Linux-mm Archive on lore.kernel.org
 help / color / Atom feed
From: Hillf Danton <hdanton@sina.com>
To: mm <linux-mm@kvack.org>
Cc: fsdev <linux-fsdevel@vger.kernel.org>,
	Andrew Morton <akpm@linux-foundation.org>,
	linux <linux-kernel@vger.kernel.org>,
	Roman Gushchin <guro@fb.com>, Tejun Heo <tj@kernel.org>,
	Jan Kara <jack@suse.cz>, Johannes Weiner <hannes@cmpxchg.org>,
	Shakeel Butt <shakeelb@google.com>,
	Minchan Kim <minchan@kernel.org>, Mel Gorman <mgorman@suse.de>,
	Hillf Danton <hdanton@sina.com>
Subject: [RFC] writeback: add elastic bdi in cgwb bdp
Date: Sat, 12 Oct 2019 21:27:40 +0800
Message-ID: <20191012132740.12968-1-hdanton@sina.com> (raw)


The behaviors of the elastic bdi (ebdi) observed in the current cgwb
bandwidth measurement include

1, like spinning disks on market ebdi can do ~128MB/s IOs in consective
minutes in few scenarios, or higher like SSD, or lower like USB key.

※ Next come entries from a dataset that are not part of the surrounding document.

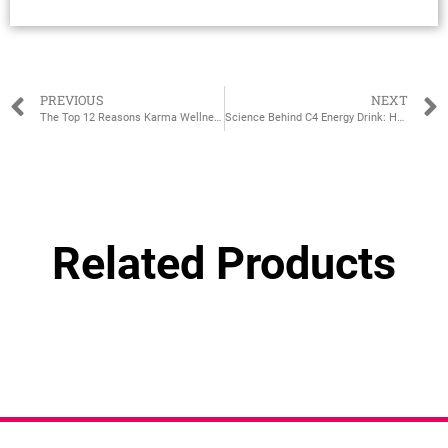
PREVIOUS
NEXT
The Top 12 Reasons Karma Wellness Water Should Be Your New Favorite Drink
Science Behind C4 Energy Drink: How It Works to Boost Energy
Related Products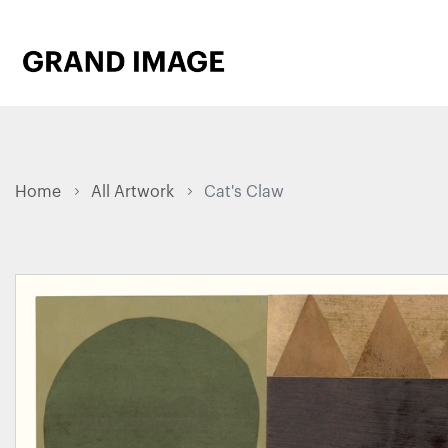
Home
All Artwork
Cat's Claw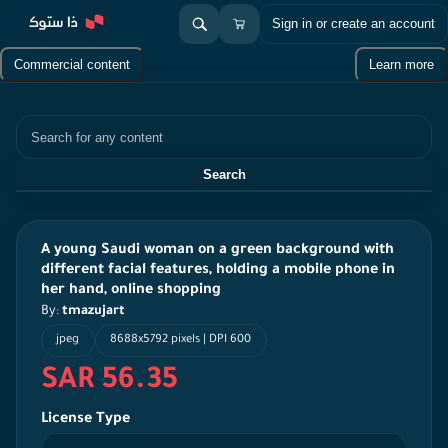
Sign in or create an account
Commercial content
Learn more
Search
Search
A young Saudi woman on a green background with
different facial features, holding a mobile phone in
her hand, online shopping
By:
tmazujart
jpeg
8688x5792 pixels | DPI 600
SAR 56.35
License Type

2, with ebdi a bdi_writeback, wb-A, is able to do 80MB/s writeouts in the
current time window of 200ms, while it was 16M/s in the previous one.

3, it will be either 100MB/s in the next time window if wb-B joins wb-A
writing pages out or 18MB/s if wb-C also decides to chime in.

With the help of bandwidth gauged above, what is left in balancing dirty
pages, bdp, is try to make wb-A's laundry speed catch up dirty speed in
every 200ms interval without knowing what wb-B is doing.

No heuristic is added in this work because ebdi does bdp without it.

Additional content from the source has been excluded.